Saturday, September 24, 2011

Phil has left the building

Phil LoBue, the taxpayer in the famous Supreme Court stock option case, was reportedly quite a character.  He was born in Sicily and lived in Leonia, New Jersey, across the river from the Big Apple, where he worked.  One of his proteges in the sales industry later wrote in a memoir that LoBue was "small, loud, and generous" and referred to himself as "the smallest Mafioso."  The colleague also wrote: "Before I left for my first trip to Europe, Phil had given me an envelope containing $100 with careful instructions where to spend it."  He didn't elaborate.
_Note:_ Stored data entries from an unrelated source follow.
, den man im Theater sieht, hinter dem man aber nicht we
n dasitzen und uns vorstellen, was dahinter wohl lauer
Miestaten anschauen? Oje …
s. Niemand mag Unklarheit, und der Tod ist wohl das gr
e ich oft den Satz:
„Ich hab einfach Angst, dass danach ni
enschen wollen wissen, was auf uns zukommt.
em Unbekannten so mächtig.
LoBue used to show up at various gatherings of chemical company executives, including a 1948 dinner put on by the New York Board of Trade (photo right).  He reportedly was a regular at the Chemists Club, a swanky industry hangout in midtown Manhattan.

Although employee stock options are often intended to engender company loyalty, it doesn't always work out that way.  Certainly it didn't with LoBue.  A February 3, 1947 story in the New York Times noted that Phil was leaving Michigan Chemical to start his own chemical sales firm.  As you may recall, LoBue exercised his options in 1946 and 1947, and so he wasn't an employee-stockholder of Michigan Chemical for long.

LoBue was born in 1901.  In 1931 he married Edna Reidel, who was five or six years younger than he.  The couple had two children, Bonnie Ann and Philip, both of whom are still alive and living in northern New Jersey.  They are 71 and 68, respectively.  Edna worked for 14 years as a secretary for the comptroller of AT&T.

The elder LoBue -- the taxpayer in the famous case -- died in 1970, at age 68.  Edna remarried and outlived her second husband as well.  She died in 2008 in New Jersey at the age of 101.